**ASSIGNMENT:** For the entries below, the expected answer is the line with "Piese de schimb (1068, 397)", the line with "ro (1442, 47)", and every line between them, exactly as written, and nothing more.

**THE INPUT:**
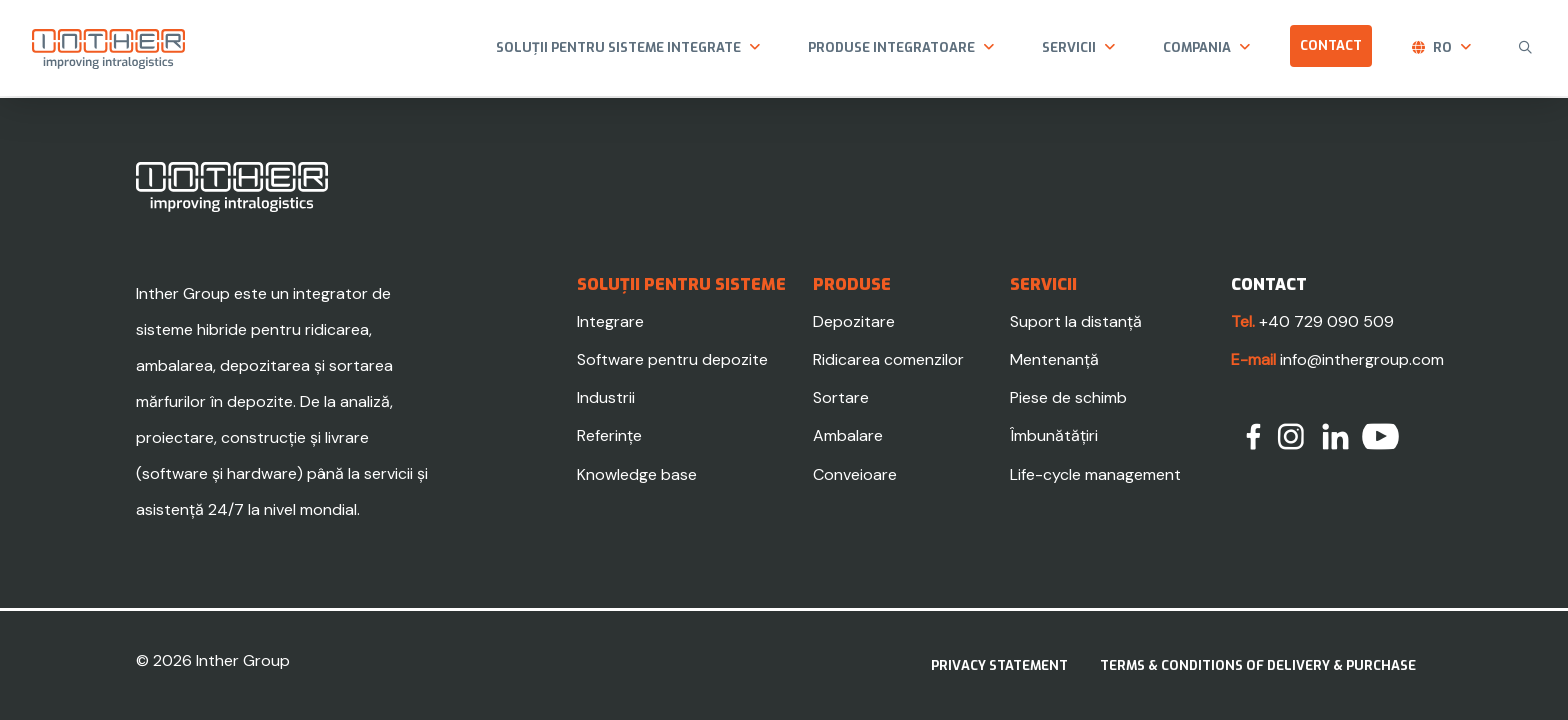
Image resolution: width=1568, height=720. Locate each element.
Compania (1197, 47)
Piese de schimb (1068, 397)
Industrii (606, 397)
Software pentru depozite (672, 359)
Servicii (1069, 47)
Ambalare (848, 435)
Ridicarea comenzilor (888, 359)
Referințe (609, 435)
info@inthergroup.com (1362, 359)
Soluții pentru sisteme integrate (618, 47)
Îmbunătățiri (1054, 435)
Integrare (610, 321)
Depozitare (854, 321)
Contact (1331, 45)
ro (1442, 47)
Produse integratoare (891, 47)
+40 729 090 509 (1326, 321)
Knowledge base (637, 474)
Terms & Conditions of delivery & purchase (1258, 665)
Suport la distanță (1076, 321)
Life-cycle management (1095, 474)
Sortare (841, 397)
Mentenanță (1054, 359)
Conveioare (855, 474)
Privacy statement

**TASK ANSWER:**
Piese de schimb (1068, 397)
Industrii (606, 397)
Software pentru depozite (672, 359)
Servicii (1069, 47)
Ambalare (848, 435)
Ridicarea comenzilor (888, 359)
Referințe (609, 435)
info@inthergroup.com (1362, 359)
Soluții pentru sisteme integrate (618, 47)
Îmbunătățiri (1054, 435)
Integrare (610, 321)
Depozitare (854, 321)
Contact (1331, 45)
ro (1442, 47)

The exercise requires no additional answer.